President of the National Congress of American Indians, Fawn Sharp, delivered the State of Indian Nations address on Monday and focused on tribal sovereignty, econimic opportunity, government to government relations and the environment. Hogan Gore/Gaylord News

Hogan Gore

WASHINGTON — American Indian tribes face “a direct threat to their sovereignty” if they don’t stand up to the power of the Oklahoma state government trying to manipulate its gaming compacts with the tribes, an official of the nation’s largest Native American group said Monday.

Fawn Sharp, president of the National Congress of American Indians, warned of an “annihilation” of the tribal sovereignty as she spoke following the 18th annual State of Indian Nations address hosted by George Washington University in Washington D.C. 

“The National Congress of American Indians, our delegates and members, we stand with those tribes that are facing a direct threat and annihilation to their sovereignty through this compact dispute,” said Sharp.  

The debate boils down to whether or not the model gaming compacts agreed to by gaming tribes and the state of Oklahoma expired on Jan. 1 or if they automatically renewed for an additional 15 year term. 

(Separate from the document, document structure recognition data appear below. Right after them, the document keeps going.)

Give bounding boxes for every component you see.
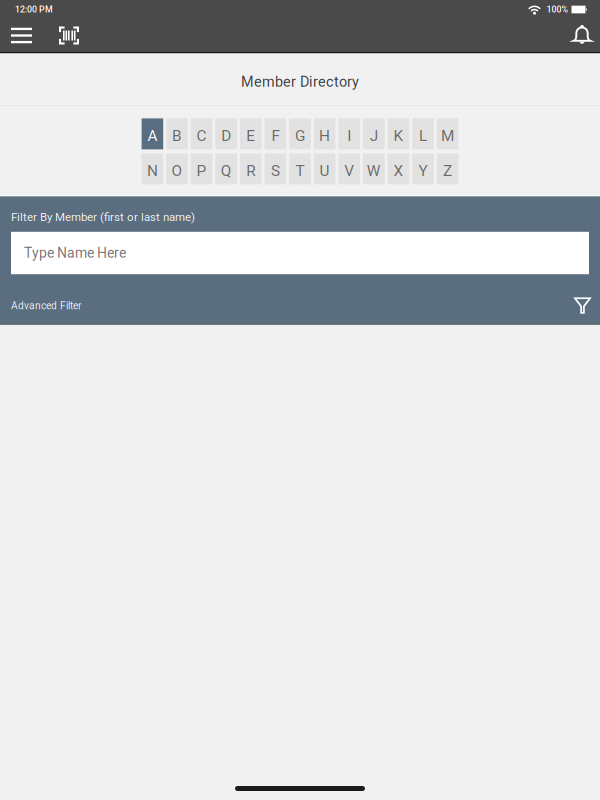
button[interactable]: Advanced Filter — [0, 274, 600, 323]
staticText: T — [296, 162, 304, 180]
button[interactable]: W — [363, 153, 385, 184]
button[interactable]: X — [388, 153, 409, 184]
button[interactable]: R — [240, 153, 262, 184]
button[interactable]: S — [265, 153, 286, 184]
button[interactable]: I — [338, 118, 360, 149]
button[interactable]: J — [363, 118, 385, 149]
staticText: Q — [221, 162, 232, 180]
staticText: I — [347, 127, 351, 145]
button[interactable]: U — [314, 153, 335, 184]
staticText: Type Name Here — [24, 245, 126, 261]
button[interactable]: A — [142, 118, 163, 149]
staticText: 12:00 PM — [15, 4, 53, 15]
button[interactable]: D — [215, 118, 237, 149]
staticText: J — [370, 127, 378, 145]
staticText: W — [367, 162, 381, 180]
staticText: Z — [443, 162, 452, 180]
button[interactable]: M — [437, 118, 458, 149]
staticText: Advanced Filter — [11, 300, 81, 312]
button[interactable]: P — [191, 153, 212, 184]
button[interactable]: Q — [215, 153, 237, 184]
staticText: U — [320, 162, 330, 180]
button[interactable]: G — [289, 118, 311, 149]
staticText: V — [344, 162, 354, 180]
staticText: Y — [418, 162, 428, 180]
button[interactable]: Scan barcode — [37, 20, 87, 52]
button[interactable]: L — [412, 118, 434, 149]
staticText: 100% — [546, 4, 568, 15]
staticText: E — [246, 127, 255, 145]
staticText: F — [271, 127, 279, 145]
staticText: R — [246, 162, 255, 180]
staticText: B — [172, 127, 182, 145]
button[interactable]: E — [240, 118, 262, 149]
button[interactable]: Y — [412, 153, 434, 184]
staticText: M — [441, 127, 454, 145]
staticText: C — [197, 127, 207, 145]
staticText: P — [197, 162, 207, 180]
staticText: S — [271, 162, 280, 180]
button[interactable]: N — [142, 153, 163, 184]
button[interactable]: Notifications — [563, 20, 594, 52]
staticText: X — [393, 162, 403, 180]
staticText: N — [147, 162, 158, 180]
staticText: H — [319, 127, 330, 145]
staticText: G — [295, 127, 305, 145]
staticText: A — [147, 127, 157, 145]
button[interactable]: T — [289, 153, 311, 184]
staticText: Filter By Member (first or last name) — [11, 210, 195, 224]
staticText: O — [172, 162, 182, 180]
button[interactable]: H — [314, 118, 335, 149]
button[interactable]: O — [166, 153, 188, 184]
staticText: L — [419, 127, 427, 145]
button[interactable]: C — [191, 118, 212, 149]
button[interactable]: B — [166, 118, 188, 149]
button[interactable]: Z — [437, 153, 458, 184]
button[interactable]: K — [388, 118, 409, 149]
staticText: Member Directory — [241, 74, 359, 90]
staticText: K — [393, 127, 403, 145]
button[interactable]: F — [265, 118, 286, 149]
button[interactable]: Menu — [6, 20, 37, 52]
staticText: D — [221, 127, 231, 145]
button[interactable]: V — [338, 153, 360, 184]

The Choctaw, Cherokee and Chickasaw Nations, later joined by the Muscogee (Creek) and Citizen Potawatomi tribes, filed a lawsuit in federal district court on Dec. 31 against Oklahoma Gov. Kevin Stitt to resolve the issue and keep gaming at status quo in the meantime.

In response Gov. Stitt denied the allegations and insisted the compacts expired in the new year. Both sides have echoed that they were willing to negotiate before the deadline, but now the issue has turned from the state trying to negotiate for higher exclusivity fees paid annually by the tribes to an issue of tribal sovereignty. 

“When the tribal nations succeed in putting the state of Oklahoma in its place, we will be standing right there with them,” said Sharp on the NCAI’s position on the compact dispute.

Gov. Stitt’s office did not respond to a request for comment. 

“This nothing new to Indian County, right? When the other side wants to breach their duty and responsibility in a contractual agreement. This is nothing new to the tribes in Oklahoma, and they’re handling this just right,” said chief executive officer of the NCAI, Kevin Allis. 

Currently casinos are operating as usual, despite threats from Gov. Stitt to have them shut down or to allow for non tribal gaming entities to come into Oklahoma.  

On Monday, Federal District Court Judge Timothy D. DeGiusti called for mediation between the two parties with quick upcoming deadlines. Both sides are to suggest three mediators by Feb. 14, with any additional tribes wanting to join the suit doing so by the same deadline, and the mediation itself to be “completed or substantially completed not later than March, 31 2020,” wrote the judge.